At four in the afternoon he staggers out of the office as he whispers that he has to take a piss and go home to nap. He turns the light off on his way out as though he’s already forgotten that I am there. I take another swig from his bottle and the burn brings on an idea. In the booze drawer I find two full bottles of slivovitz along with the dirty moonshine. I open the office minifridge, a territory extremely off-limits to anyone but Dr. Bivoj. There rest three schnitzel and pickle sandwiches wrapped in foil, an entire roll of salami, and a brick of blue cheese—to Bivoj, about two lunches’ worth of provisions. I take all of it, and stuff the bottles and food inside my bag. No more potatoes and sour cream. Grandma will eat like a queen tonight.
I walk outside. I feel an unbidden impulse to know my city, to put my ear to its chest. To be with its people in a place they are all forced to congregate in against their will, a fallout of all great human cities. In a place where the city’s contradictions meet and create an entire new biosphere in which one must acquire previously unknown survival skills. I take the metro to Wenceslas Square.
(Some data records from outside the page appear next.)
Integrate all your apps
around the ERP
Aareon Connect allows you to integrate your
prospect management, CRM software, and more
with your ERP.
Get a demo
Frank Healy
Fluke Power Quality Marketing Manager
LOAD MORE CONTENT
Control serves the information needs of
Burnt sausage, air-conditioned linen stench of clothing stores, police car exhaust, the rancid diapers of toddlers in designer strollers, street waffles with salmonella whipped cream, whiskey spilled between the cracks of ancient brick roads, coffee, newspapers just unpacked at tobacco stands, stray marijuana smoke seeping from one of the windows above a Gap, the sneakily abandoned waste from dogs, grease sizzling off the exposed bicycle chains, Windex dripping down the freshly washed office windows, a faint spring breeze barely penetrating the connected buildings lining the square—this chemical anarchy of scents placed in the cradle of every Prague child early on welcomes us home every time, and in this native knowledge we all simply refer to it as “Wenceslas.”
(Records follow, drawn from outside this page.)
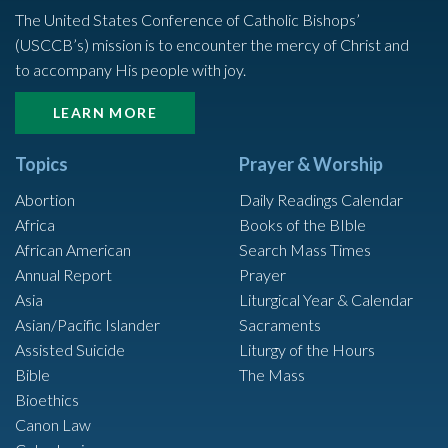
The United States Conference of Catholic Bishops’
(USCCB’s) mission is to encounter the mercy of Christ and
to accompany His people with joy.
LEARN MORE
Topics
Prayer & Worship
Abortion
Daily Readings Calendar
Africa
Books of the BIble
African American
Search Mass Times
Annual Report
Prayer
Asia
Liturgical Year & Calendar
Asian/Pacific Islander
Sacraments
Assisted Suicide
Liturgy of the Hours
Bible
The Mass
Bioethics
Canon Law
It has been almost a year since I last visited, I realize, while the antibodies inside my olfactory system fight off the invasion of smog. I hold my breath. All around me lives the assurance of our sprint toward capitalism. Few things remain from the old days of the Soviet reign—the only significant remainder being the nineteenth-century statue of Saint Wenceslas, the postcard hero trudging above the masses, green and stone-faced on his trusty horse, the animal’s majestic thighs and ass generously caked with pigeon shit. French teenage tourists, unaware of any history around them, thumb through their phones and catcall women as they surround the statue’s base. Food vendors offer hot dogs and burgers and alcohol illegally sold at significant markup, making a fortune on underage tourists eager for the true alcoholic Prague experience. Alcohol sales keep the vendors in competition with the McDonald’s, the KFC, the Subway, those invaders seducing the populace with the sweet breath of air-conditioning, restrooms free of the toilet paper charge, hot food injected with chemical pleasure. Both tourists and natives face the daily struggle of giving in to the addictive delights of sizzling fats and the Western unity offered by those neon sign giants, or handing themselves over to the old-school exoticism of a slightly burnt sausage served by a man who doesn’t waste words or offer a customer comment card.